INSTRUCTIONS TO FOLLOW
Transcribe the lines below exactly. No image belongs in the transcription.

PROVIDED DATA
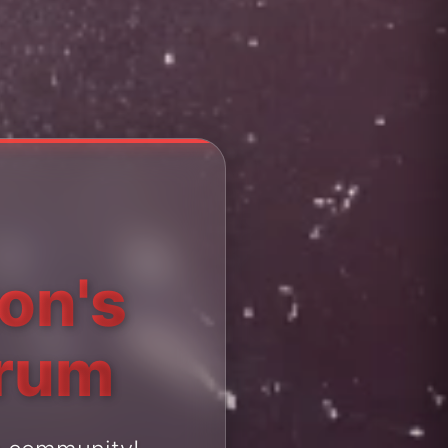
ton's
orum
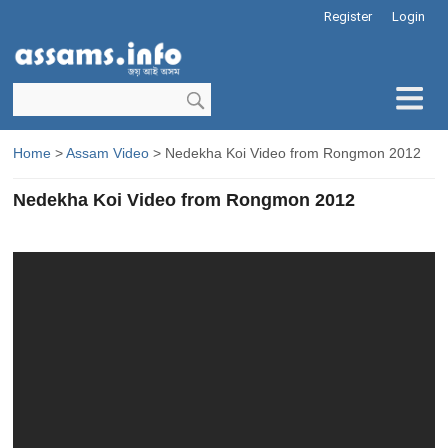
Register
Login
Home
>
Assam Video
> Nedekha Koi Video from Rongmon 2012
Nedekha Koi Video from Rongmon 2012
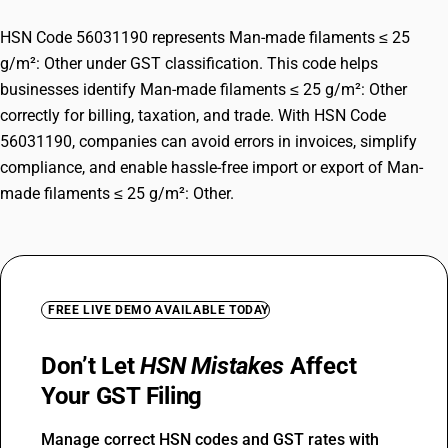
HSN Code 56031190 represents Man-made filaments ≤ 25
g/m²: Other under GST classification. This code helps
businesses identify Man-made filaments ≤ 25 g/m²: Other
correctly for billing, taxation, and trade. With HSN Code
56031190, companies can avoid errors in invoices, simplify
compliance, and enable hassle-free import or export of Man-
made filaments ≤ 25 g/m²: Other.
FREE LIVE DEMO AVAILABLE TODAY
Don’t Let
HSN Mistakes
Affect
Your GST Filing
Manage correct HSN codes and GST rates with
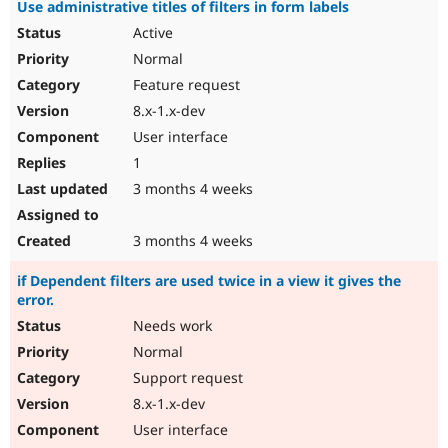
Use administrative titles of filters in form labels
Active
Normal
Feature request
8.x-1.x-dev
User interface
1
3 months 4 weeks
3 months 4 weeks
if Dependent filters are used twice in a view it gives the
error.
Needs work
Normal
Support request
8.x-1.x-dev
User interface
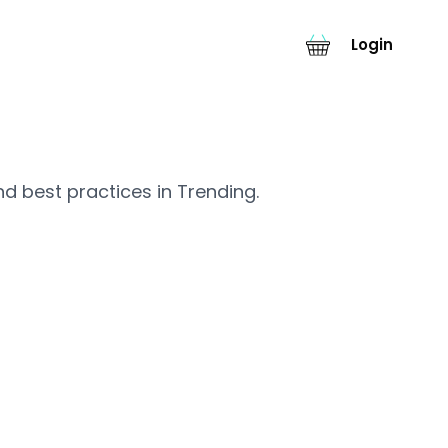
Login
nd best practices in Trending.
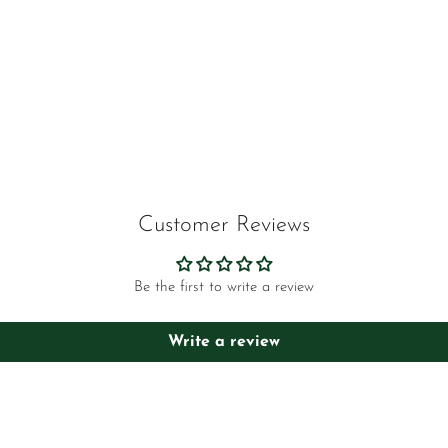
Customer Reviews
Be the first to write a review
Write a review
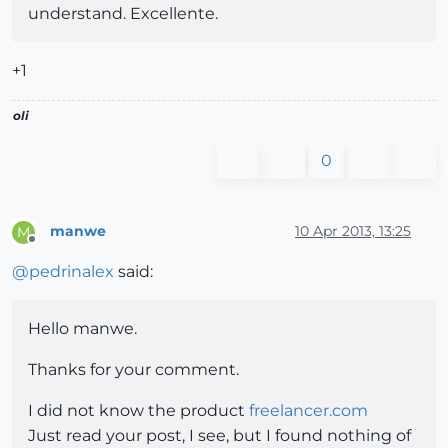
understand. Excellente.
+1
oli
0
manwe
10 Apr 2013, 13:25
M
Offline
@
pedrinalex
said:
Hello manwe.
Thanks for your comment.
I did not know the product
freelancer.com
Just read your post, I see, but I found nothing of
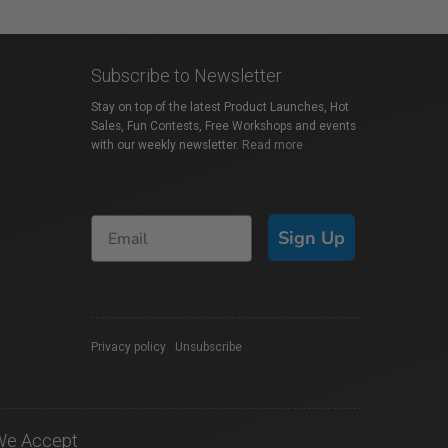
Subscribe to Newsletter
Stay on top of the latest Product Launches, Hot
Sales, Fun Contests, Free Workshops and events
with our weekly newsletter.
Read more
Sign Up
Privacy policy
|
Unsubscribe
We Accept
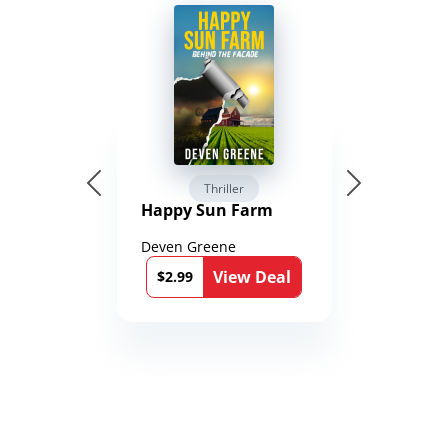
Thriller
Happy Sun Farm
Deven Greene
View Deal
$2.99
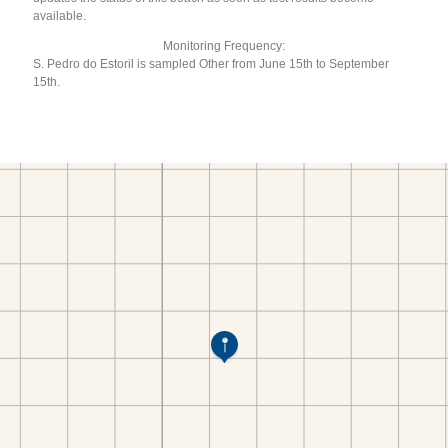
available.
Monitoring Frequency:
S. Pedro do Estoril is sampled Other from June 15th to September
15th.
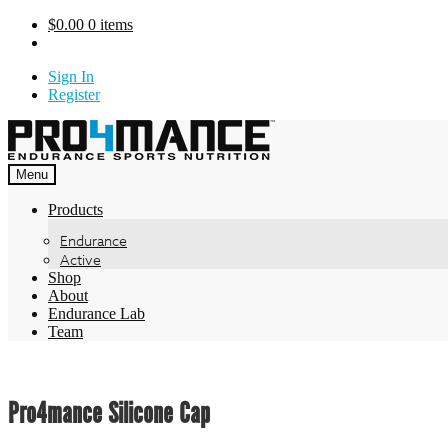
Skip
$
0.00
0 items
to
content
Sign In
Register
Menu
Products
Endurance
Active
Shop
About
Endurance Lab
Team
Pro4mance Silicone Cap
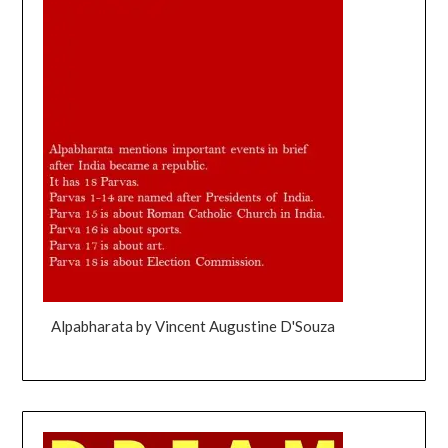
Alpabharata by Vincent Augustine D'Souza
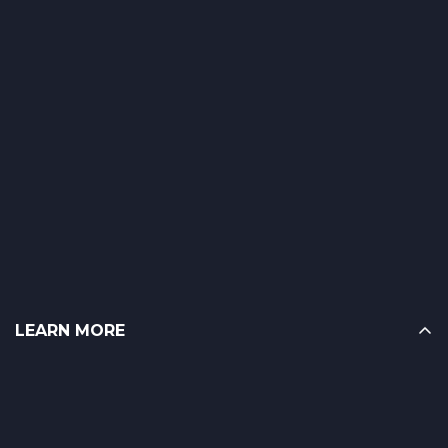
LEARN MORE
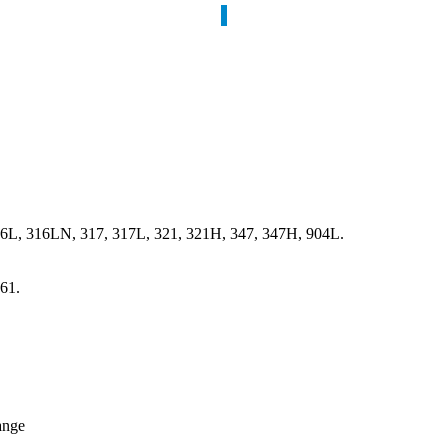
16L, 316LN, 317, 317L, 321, 321H, 347, 347H, 904L.
61.
ange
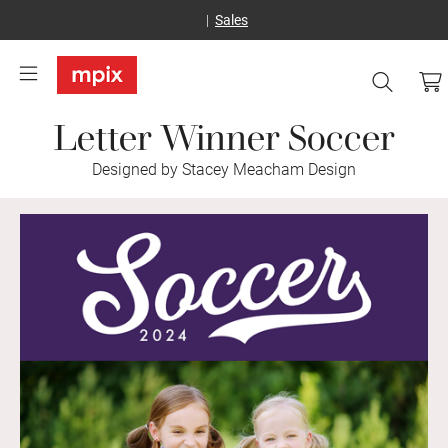
Sales
Letter Winner Soccer
Designed by Stacey Meacham Design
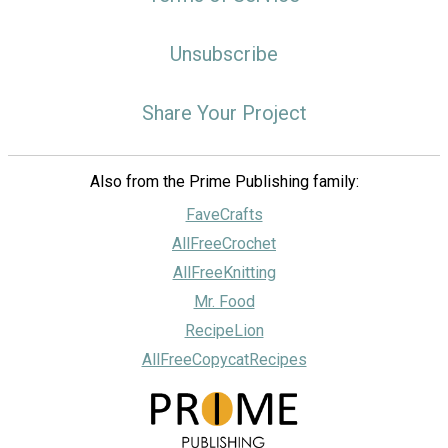
Unsubscribe
Share Your Project
Also from the Prime Publishing family:
FaveCrafts
AllFreeCrochet
AllFreeKnitting
Mr. Food
RecipeLion
AllFreeCopycatRecipes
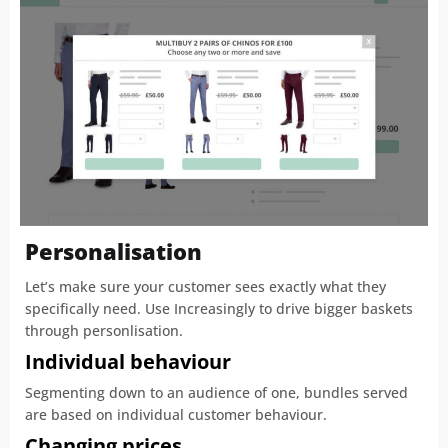
Personalisation
Let’s make sure your customer sees exactly what they
specifically need. Use Increasingly to drive bigger baskets
through personlisation.
Individual behaviour
Segmenting down to an audience of one, bundles served
are based on individual customer behaviour.
Changing prices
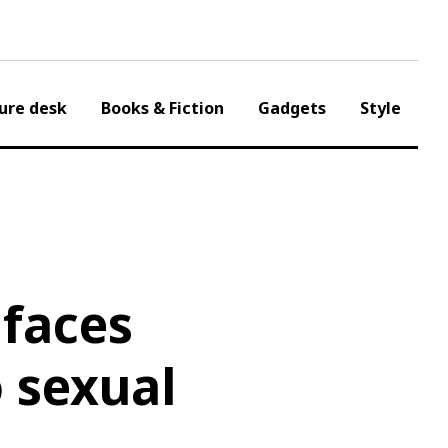
ure desk
Books & Fiction
Gadgets
Style
 faces
o sexual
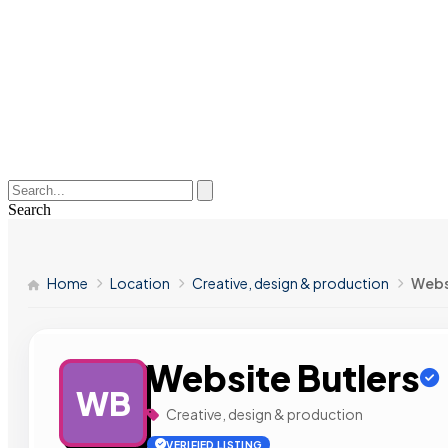
Search
Home
Location
Creative, design & production
Webs
Website Butlers
WB
Creative, design & production
VERIFIED LISTING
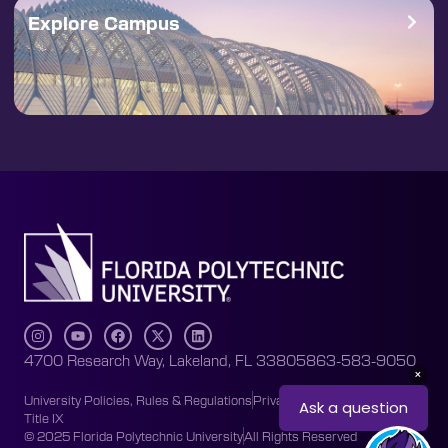
Explore Campus
4700 Research Way, Lakeland, FL 33805
863-583-9050
University Policies, Rules & Regulations
Privacy Policy
Accessibility
Title IX
© 2025 Florida Polytechnic University
All Rights Reserved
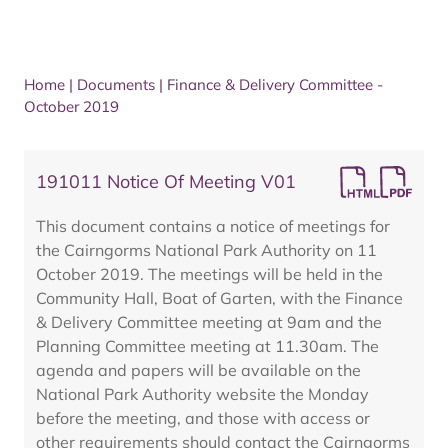
Home
|
Documents
|
Finance & Delivery Committee -
October 2019
191011 Notice Of Meeting V01
This document contains a notice of meetings for
the Cairngorms National Park Authority on 11
October 2019. The meetings will be held in the
Community Hall, Boat of Garten, with the Finance
& Delivery Committee meeting at 9am and the
Planning Committee meeting at 11.30am. The
agenda and papers will be available on the
National Park Authority website the Monday
before the meeting, and those with access or
other requirements should contact the Cairngorms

YOUR RESPONSE
ton's
orum
Register
Login
Home
>
Assam Video
> Nedekha Koi Video from Rongmon 2012
Nedekha Koi Video from Rongmon 2012
HSN Code 56031190 represents Man-made filaments ≤ 25
g/m²: Other under GST classification. This code helps
businesses identify Man-made filaments ≤ 25 g/m²: Other
correctly for billing, taxation, and trade. With HSN Code
56031190, companies can avoid errors in invoices, simplify
compliance, and enable hassle-free import or export of Man-
made filaments ≤ 25 g/m²: Other.
FREE LIVE DEMO AVAILABLE TODAY
Don’t Let
HSN Mistakes
Affect
Your GST Filing
Manage correct HSN codes and GST rates with
Use administrative titles of filters in form labels
Active
Normal
Feature request
8.x-1.x-dev
User interface
1
3 months 4 weeks
3 months 4 weeks
if Dependent filters are used twice in a view it gives the
error.
Needs work
Normal
Support request
8.x-1.x-dev
User interface
Login
nd best practices in Trending.
Customer Reviews
Be the first to write a review
Write a review
understand. Excellente.
+1
oli
0
manwe
10 Apr 2013, 13:25
M
Offline
@
pedrinalex
said:
Hello manwe.
Thanks for your comment.
I did not know the product
freelancer.com
Just read your post, I see, but I found nothing of
Subscribe to Newsletter
Stay on top of the latest Product Launches, Hot
Sales, Fun Contests, Free Workshops and events
with our weekly newsletter.
Read more
Sign Up
Privacy policy
|
Unsubscribe
We Accept
Thriller
Happy Sun Farm
Deven Greene
View Deal
$2.99
available.
Monitoring Frequency:
S. Pedro do Estoril is sampled Other from June 15th to September
15th.
Skip
$
0.00
0 items
to
content
Sign In
Register
Menu
Products
Endurance
Active
Shop
About
Endurance Lab
Team
Pro4mance Silicone Cap
Alpabharata by Vincent Augustine D'Souza
LEARN MORE
16L, 316LN, 317, 317L, 321, 321H, 347, 347H, 904L.
61.
ange
Sales
Letter Winner Soccer
Designed by Stacey Meacham Design
Unsubscribe
Share Your Project
Also from the Prime Publishing family:
FaveCrafts
AllFreeCrochet
AllFreeKnitting
Mr. Food
RecipeLion
AllFreeCopycatRecipes
Personalisation
Let’s make sure your customer sees exactly what they
specifically need. Use Increasingly to drive bigger baskets
through personlisation.
Individual behaviour
Segmenting down to an audience of one, bundles served
are based on individual customer behaviour.
Changing prices
ure desk
Books & Fiction
Gadgets
Style
 faces
o sexual
Search
Home
Location
Creative, design & production
Webs
Website Butlers
WB
Creative, design & production
VERIFIED LISTING
Explore Campus
4700 Research Way, Lakeland, FL 33805
863-583-9050
University Policies, Rules & Regulations
Privacy Policy
Accessibility
Title IX
© 2025 Florida Polytechnic University
All Rights Reserved
Home
|
Documents
|
Finance & Delivery Committee -
October 2019
191011 Notice Of Meeting V01
This document contains a notice of meetings for
the Cairngorms National Park Authority on 11
October 2019. The meetings will be held in the
Community Hall, Boat of Garten, with the Finance
& Delivery Committee meeting at 9am and the
Planning Committee meeting at 11.30am. The
agenda and papers will be available on the
National Park Authority website the Monday
before the meeting, and those with access or
other requirements should contact the Cairngorms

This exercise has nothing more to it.